I'm trying to split apart a large CSV file that is in Google Cloud Storage into smaller CSV files for ease of transferring and uploading into a BQ table. However, I'm running into issues in trying to accomplish this.

I'm using Cloud Composer / Airflow in order to call an API and retrieve data, from here I want to split the gzip csv file into smaller file sizes. I've tried the following Python code on my local machine and seems to work:

def split_csv_file(source_file, dest_file):
  chunk_size = 2000000

  def write_chunk(part, lines):
    with open(dest_file + str(part) + '_' + str(uuid.uuid4()) + '.csv', 'w') as f_out:
      f_out.write(header)
      f_out.writelines(lines)

  with open(source_file, "r") as f:
    count = 0
    header = f.readline()
    lines = []
    for line in f:
      count += 1
      lines.append(line)
      if count % chunk_size == 0:
        write_chunk(count // chunk_size, lines)
        lines = []
    # write remainder
    if len(lines) > 0:
      write_chunk((count // chunk_size) + 1, lines)

However, when I input this in to try and do a PythonOperator it only uploads the final file and nothing else. I've also tried to create my own Operator to call the Python script within, but only seems to do the same thing which is upload the last file only instead of actually uploading X amount of files based on how large the file size is. Currently I'm working with roughly 16 - 20GB files (unzipped) ~2GB zipped for reference. I've tried various different ways of doing this, but so far with not luck and quite a bit of refactoring of code.

The end goal I'm trying to accomplish is, get the zipped file, unzip the file, split the file into smaller csv files and re-upload into another folder within GCS unzipped. Has anyone faced this issue or know a solution for this? I've been working on this issue for the past couple days and I'm not able to make any progress on this.
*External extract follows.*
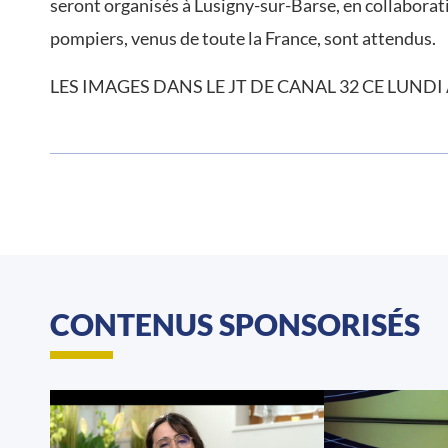
seront organisés à Lusigny-sur-Barse, en collaborat
pompiers, venus de toute la France, sont attendus.
LES IMAGES DANS LE JT DE CANAL 32 CE LUNDI 
CONTENUS SPONSORISÉS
If there is anything else that needs to be clarified or more detail, please let me know and I'll try to respond as quickly as possible. Any help on this would be greatly appreciated as I'm at a loss of what to do/try next.

Maykid
  • 497
  • 3
  • 7
  • 17
  • did you try to add some print/log in the method and test it in `Cloud Composer `? – Hussein Awala Sep 01 '22 at 20:14
  • BigQuery is able to load up to [4GB of gzip csv data](https://cloud.google.com/bigquery/docs/loading-data-cloud-storage-csv#limitations). How long does it take to load your gzip data as is? – Ricco D Sep 01 '22 at 23:56
  • @RiccoD The process takes a little bit as its going through a dataflow process as other teams are uploading into the same data lake, which can slow down the process of other uploads occurring. Trying to see if its possible to split the gzip file into smaller gzips to keep the file size low and keep the dataflow moving without hindering it for other teams. – Maykid Sep 02 '22 at 14:32
  • @HusseinAwala I did a test this morning and it looks like it is iterating through correctly, but for some reason isn't uploading the correct files into the destination portion of it. – Maykid Sep 02 '22 at 16:58
  • in this case, you can add your dag code, in order to help you solving the problem – Hussein Awala Sep 03 '22 at 11:10

1 Answers1

0

Have you considered to store the file in parquet format, so probably can be loaded directly to BigQuery? It's very simple to do so, have a look at

https://stackoverflow.com/a/61427524/1448460

Then you can have another Bash operator to load the data into BigQuery using

bq load \
--source_format=PARQUET \
dataset.table \
"gs://mybucket/00/*.parquet","gs://mybucket/01/*.parquet"

as described in https://cloud.google.com/bigquery/docs/loading-data-cloud-storage-parquet.

mikrohelen
  • 249
  • 1
  • 3